After lunch I decided to make myself useful. I put away the food and kitchen stuff, then started in on the other boxes. It was boring, but at least it wasn’t making nets.

By seven o’clock Mom still hadn’t come home. That wasn’t unusual, especially not on the first day of field work. Back in San Diego, some days she was home by supper, but other days, especially when an article was due or she had to be out on the water, she worked until midnight for nights in a row. It wasn’t a big deal. I knew how to work a microwave. Mom always called before I went to bed, and I always told her the same thing: I’m fine. Go do science.
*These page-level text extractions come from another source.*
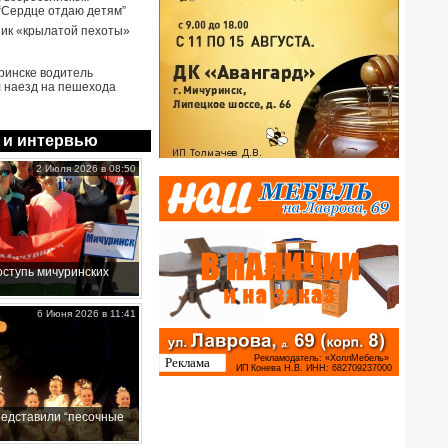
 “Сердце отдаю детям”
ик «крылатой пехоты»
ринске водитель
 наезд на пешехода
 и интервью
2 Июля 2026 в 08:50
ступь мичуринских
6 Июня 2026 в 11:41
редставили “песочные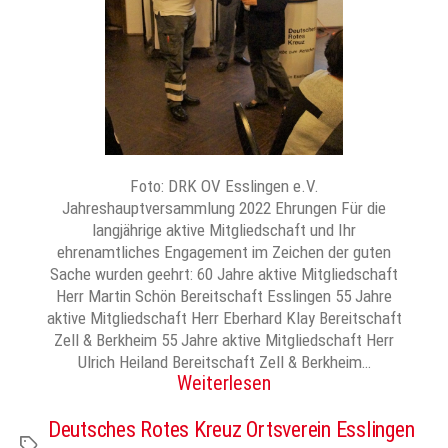
Foto: DRK OV Esslingen e.V.
Jahreshauptversammlung 2022 Ehrungen Für die
langjährige aktive Mitgliedschaft und Ihr
ehrenamtliches Engagement im Zeichen der guten
Sache wurden geehrt: 60 Jahre aktive Mitgliedschaft
Herr Martin Schön Bereitschaft Esslingen 55 Jahre
aktive Mitgliedschaft Herr Eberhard Klay Bereitschaft
Zell & Berkheim 55 Jahre aktive Mitgliedschaft Herr
Ulrich Heiland Bereitschaft Zell & Berkheim…
Weiterlesen
Deutsches Rotes Kreuz Ortsverein Esslingen
Schlagwörter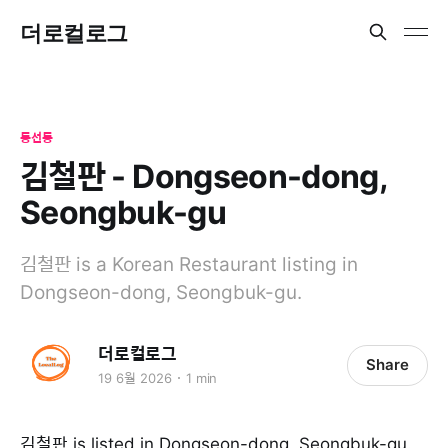
더로컬로그
동선동
김철판 - Dongseon-dong,
Seongbuk-gu
김철판 is a Korean Restaurant listing in
Dongseon-dong, Seongbuk-gu.
더로컬로그
Share
19 6월 2026
1 min
김철판 is listed in Dongseon-dong, Seongbuk-gu.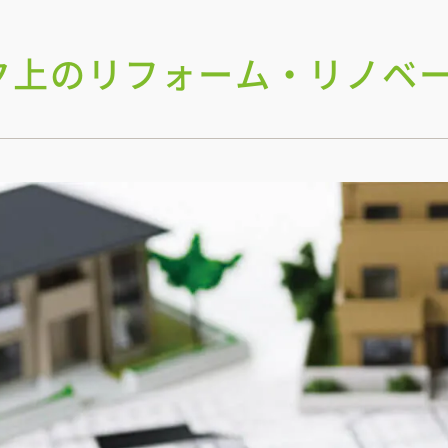
ク上のリフォーム・リノベ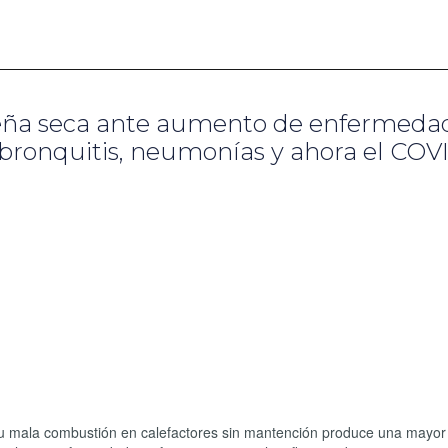
 leña seca ante aumento de enfermeda
, bronquitis, neumonías y ahora el COV
 su mala combustión en calefactores sin mantención produce una mayor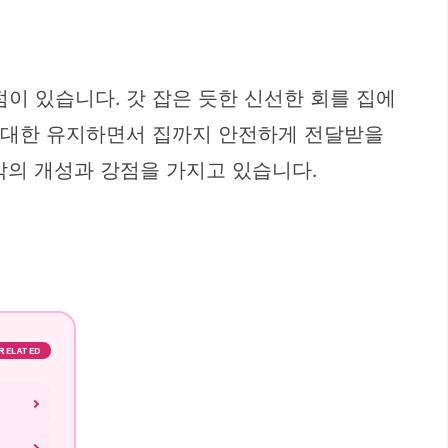
이 있습니다. 갓 잡은 듯한 신선한 회를 집에
 최대한 유지하면서 집까지 안전하게 전달받을
각의 개성과 강점을 가지고 있습니다.
RELATED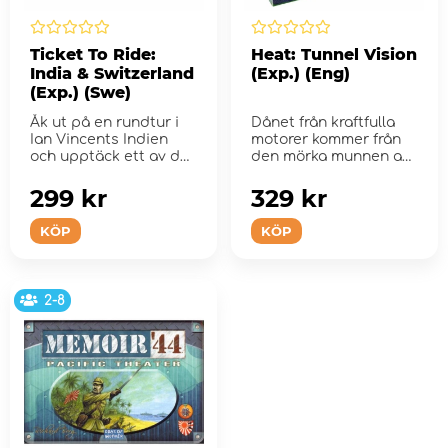
Ticket To Ride:
Heat: Tunnel Vision
India & Switzerland
(Exp.) (Eng)
(Exp.) (Swe)
Åk ut på en rundtur i
Dånet från kraftfulla
Ian Vincents Indien
motorer kommer från
och upptäck ett av de
den mörka munnen av
mest t...
den py...
299 kr
329 kr
KÖP
KÖP
2-8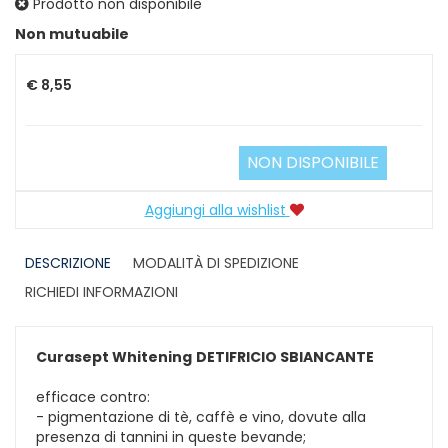
Prodotto non disponibile
Prezzo
Non mutuabile
€ 8,55
NON DISPONIBILE
Aggiungi alla wishlist
DESCRIZIONE
MODALITÀ DI SPEDIZIONE
RICHIEDI INFORMAZIONI
Curasept Whitening
DETIFRICIO SBIANCANTE
efficace contro:
- pigmentazione di tè, caffè e vino, dovute alla
presenza di tannini in queste bevande;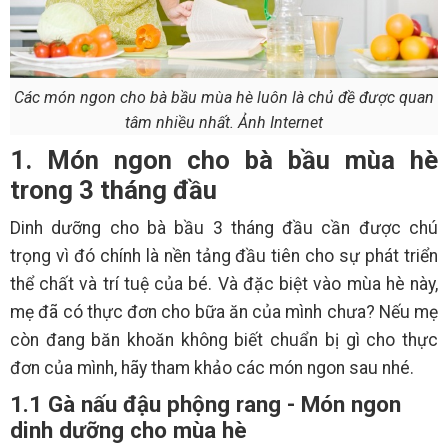
Các món ngon cho bà bầu mùa hè luôn là chủ đề được quan
tâm nhiều nhất. Ảnh Internet
1. Món ngon cho bà bầu mùa hè
trong 3 tháng đầu
Dinh dưỡng cho bà bầu 3 tháng đầu cần được chú
trọng vì đó chính là nền tảng đầu tiên cho sự phát triển
thể chất và trí tuệ của bé. Và đặc biệt vào mùa hè này,
mẹ đã có thực đơn cho bữa ăn của mình chưa? Nếu mẹ
còn đang băn khoăn không biết chuẩn bị gì cho thực
đơn của mình, hãy tham khảo các món ngon sau nhé.
1.1 Gà nấu đậu phộng rang - Món ngon
dinh dưỡng cho mùa hè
I picked up the house phone to make sure it had a dial tone (check). Then I made some canned soup and ate a cereal bar. It started getting dark around 6:30 P.M., which seemed way too early. I turned on the front porch light, then went out back where I’d eaten lunch, figuring it would be good to turn on that light too. I opened the back screen door and stopped.
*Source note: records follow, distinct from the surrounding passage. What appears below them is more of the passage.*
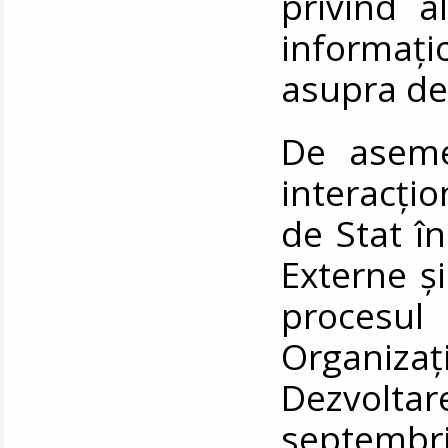
privind a
informați
asupra de
De asemen
interacțio
de Stat în
Externe ș
procesul
Organiz
Dezvolt
septembr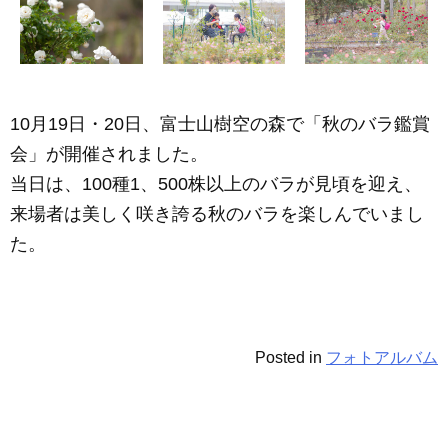
e
e
b
n
o
g
o
er
10月19日・20日、富士山樹空の森で「秋のバラ鑑賞
k
会」が開催されました。
当日は、100種1、500株以上のバラが見頃を迎え、
来場者は美しく咲き誇る秋のバラを楽しんでいまし
た。
Posted in
フォトアルバム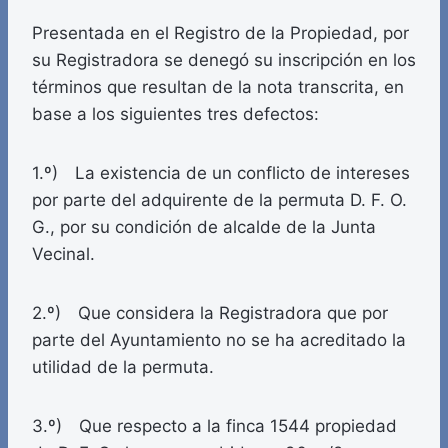
Presentada en el Registro de la Propiedad, por
su Registradora se denegó su inscripción en los
términos que resultan de la nota transcrita, en
base a los siguientes tres defectos:
1.º) La existencia de un conflicto de intereses
por parte del adquirente de la permuta D. F. O.
G., por su condición de alcalde de la Junta
Vecinal.
2.º) Que considera la Registradora que por
parte del Ayuntamiento no se ha acreditado la
utilidad de la permuta.
3.º) Que respecto a la finca 1544 propiedad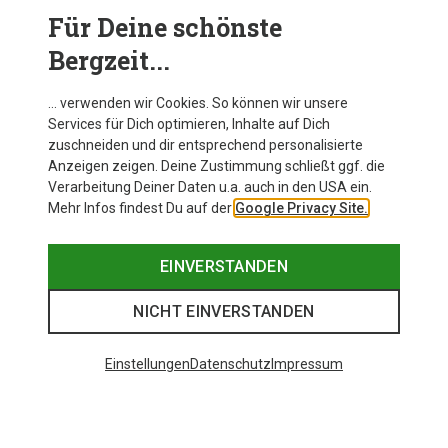
Für Deine schönste
Bergzeit...
… verwenden wir Cookies. So können wir unsere
Du sparst 44%
Du sparst 37%
Services für Dich optimieren, Inhalte auf Dich
zuschneiden und dir entsprechend personalisierte
Anzeigen zeigen. Deine Zustimmung schließt ggf. die
Verarbeitung Deiner Daten u.a. auch in den USA ein.
Mehr Infos findest Du auf der
Google Privacy Site.
EINVERSTANDEN
NICHT EINVERSTANDEN
Beliebte Kategorien
Einstellungen
Datenschutz
Impressum
BEKLEIDUNG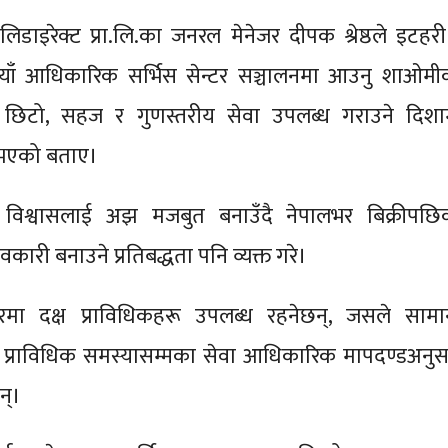
िडाइरेक्ट प्रा.लि.का जनरल मेनेजर दीपक श्रेष्ठले इटहरी
ाँ आधिकारिक सर्भिस सेन्टर सञ्चालनमा आउनु शाओमी
छिटो, सहज र गुणस्तरीय सेवा उपलब्ध गराउने दिशा
 भएको बताए।
 विश्वासलाई अझ मजबुत बनाउँदै नेपालभर बिक्रीपछि
वकारी बनाउने प्रतिबद्धता पनि व्यक्त गरे।
टरमा दक्ष प्राविधिकहरू उपलब्ध रहनेछन्, जसले सामान
 प्राविधिक समस्यासम्मका सेवा आधिकारिक मापदण्डअनुस
न्।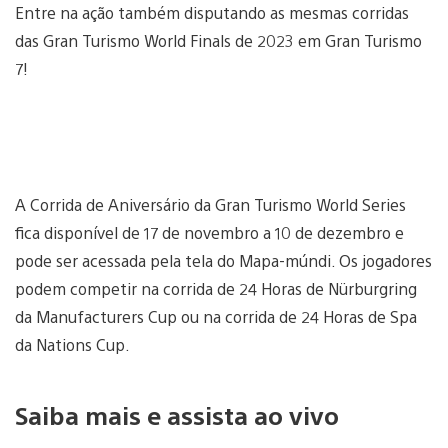
Entre na ação também disputando as mesmas corridas
das Gran Turismo World Finals de 2023 em Gran Turismo
7!
A Corrida de Aniversário da Gran Turismo World Series
fica disponível de 17 de novembro a 10 de dezembro e
pode ser acessada pela tela do Mapa-múndi. Os jogadores
podem competir na corrida de 24 Horas de Nürburgring
da Manufacturers Cup ou na corrida de 24 Horas de Spa
da Nations Cup.
Saiba mais e assista ao vivo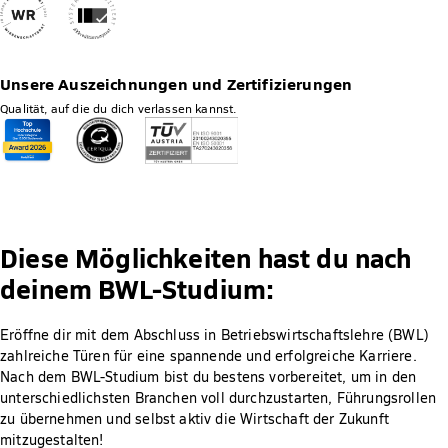
Unsere Auszeichnungen und Zertifizierungen
Qualität, auf die du dich verlassen kannst.
Diese Möglichkeiten hast du nach
deinem BWL-Studium:
Eröffne dir mit dem Abschluss in Betriebswirtschaftslehre (BWL)
zahlreiche Türen für eine spannende und erfolgreiche Karriere.
Nach dem BWL-Studium bist du bestens vorbereitet, um in den
unterschiedlichsten Branchen voll durchzustarten, Führungsrollen
zu übernehmen und selbst aktiv die Wirtschaft der Zukunft
mitzugestalten!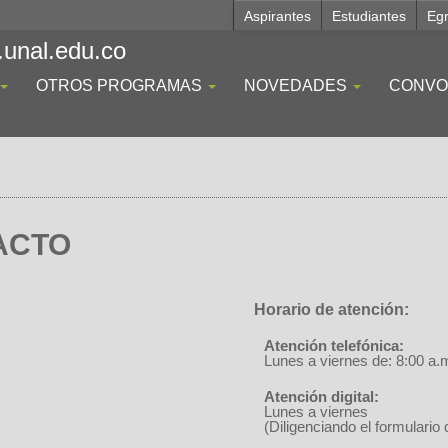
Aspirantes
Estudiantes
Eg
.unal.edu.co
OTROS PROGRAMAS
NOVEDADES
CONVO
ACTO
Horario de atención:
Atención telefónica:
Lunes a viernes de: 8:00 a.
Atención digital:
Lunes a viernes
(Diligenciando el formulario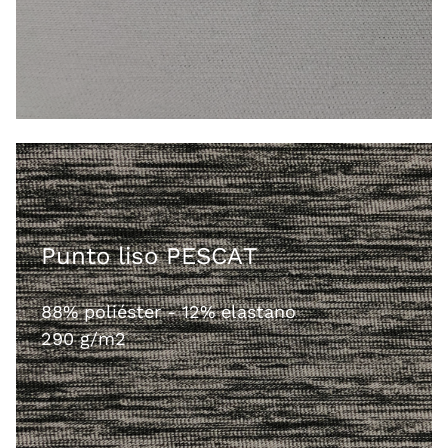
Punto liso PESCAT
88% poliéster - 12% elastano
290 g/m2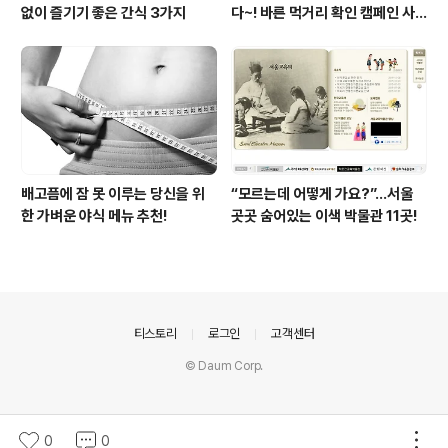
없이 즐기기 좋은 간식 3가지
다~! 바른 먹거리 확인 캠페인 사
이트 오픈!
배고픔에 잠 못 이루는 당신을 위
“모르는데 어떻게 가요?”...서울
한 가벼운 야식 메뉴 추천!
곳곳 숨어있는 이색 박물관 11곳!
의안내
티스토리
로그인
고객센터
© Daum Corp.
0
0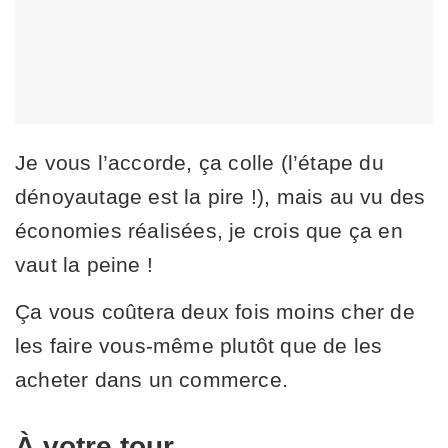
Je vous l’accorde, ça colle (l’étape du
dénoyautage est la pire !), mais au vu des
économies réalisées, je crois que ça en
vaut la peine !
Ça vous coûtera deux fois moins cher de
les faire vous-même plutôt que de les
acheter dans un commerce.
À votre tour...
Something was watching me from the trees.

I couldn’t make out the shape. But I knew something was there in the bushes between two pines, an extra shadow that didn’t belong. I stepped backward, and then noticed something else.

The wicker coffee table was empty. The Newton & Leeb anniversary edition was gone.
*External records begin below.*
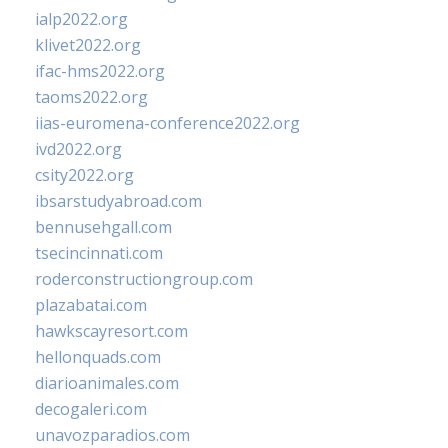
ialp2022.org
klivet2022.org
ifac-hms2022.org
taoms2022.org
iias-euromena-conference2022.org
ivd2022.org
csity2022.org
ibsarstudyabroad.com
bennusehgall.com
tsecincinnati.com
roderconstructiongroup.com
plazabatai.com
hawkscayresort.com
hellonquads.com
diarioanimales.com
decogaleri.com
unavozparadios.com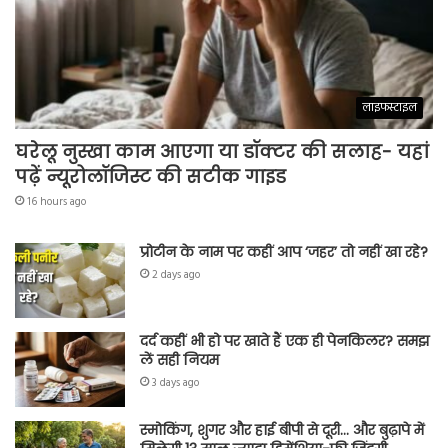
लाइफस्टाइल
घरेलू नुस्खा काम आएगा या डॉक्टर की सलाह- यहां
पढ़ें न्यूरोलॉजिस्ट की सटीक गाइड
16 hours ago
प्रोटीन के नाम पर कहीं आप ‘जहर’ तो नहीं खा रहे?
2 days ago
दर्द कहीं भी हो पर खाते हैं एक ही पेनकिलर? समझ
लें सही नियम
3 days ago
स्मोकिंग, शुगर और हाई बीपी से दूरी… और बुढ़ापे में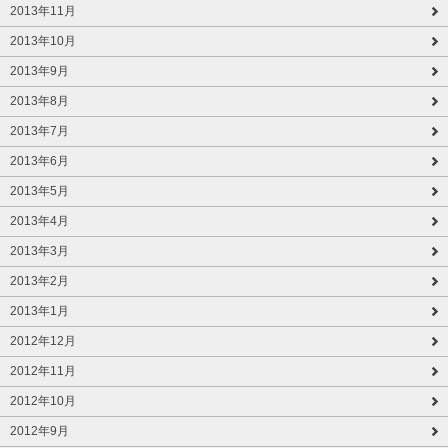
2013年11月
2013年10月
2013年9月
2013年8月
2013年7月
2013年6月
2013年5月
2013年4月
2013年3月
2013年2月
2013年1月
2012年12月
2012年11月
2012年10月
2012年9月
From the direction of the bushes came the smallest sound, leaves rasping on leaves. I jerked my head toward the noise. A dark shape darted away through the trees. It looked like an old man, skinny and dark-skinned and bald-headed, but moved quick as a kid, bolting like a frightened rabbit.

This punk stole my book! Suddenly I wasn’t scared; I was angry. And when I was angry I did stupid things.

I shouted at it, then leaped off the porch and hit the ground running. The shape dodged to the right. Pine branches blocked my way, so I plunged into them, arms up to shield my face. Then I was through to the other side and the dark shape was in front of me, running fast. He was naked from the waist up, dressed only in shorts. He clutched my book to his chest.

I leaped on his back, but my arms slipped from his shoulders; he was sweating so much he felt slimy. My momentum, though, was enough to push us both to the ground. I fell on top of him, but then he twisted and threw me off like I weighed nothing. I tumbled back into the bushes and came down on a rock. Pain blazed up my spine.

By the time I got to my feet he was gone. I could hear nothing, see nothing but the dark. But I was having second thoughts about chasing him.

When he threw me off, I’d caught a glimpse of his face. The skin was mottled, green and brown. Wide, glassy eyes, two slits for a nose … and a mouth full of sharp teeth.

* * *

Back in the rental, I walked into each room and turned on every light. There were not, I decided, near enough lights.

I don’t get spooked easily. I spend a lot of time on my own. I don’t jump at noises; I don’t worry about boogeymen. There’s only one thing that seriously freaks me out, but it doesn’t affect my day-to-day life.

But … those teeth. That skin.

I fell asleep on the couch with the lights on. And sometime later, I half awoke to find my mother shaking me.

“You worried about me, H2?”

I let her walk me back to the bedroom we’d decided was mine. Mom’s here, I thought. And with that I fell back asleep in an instant.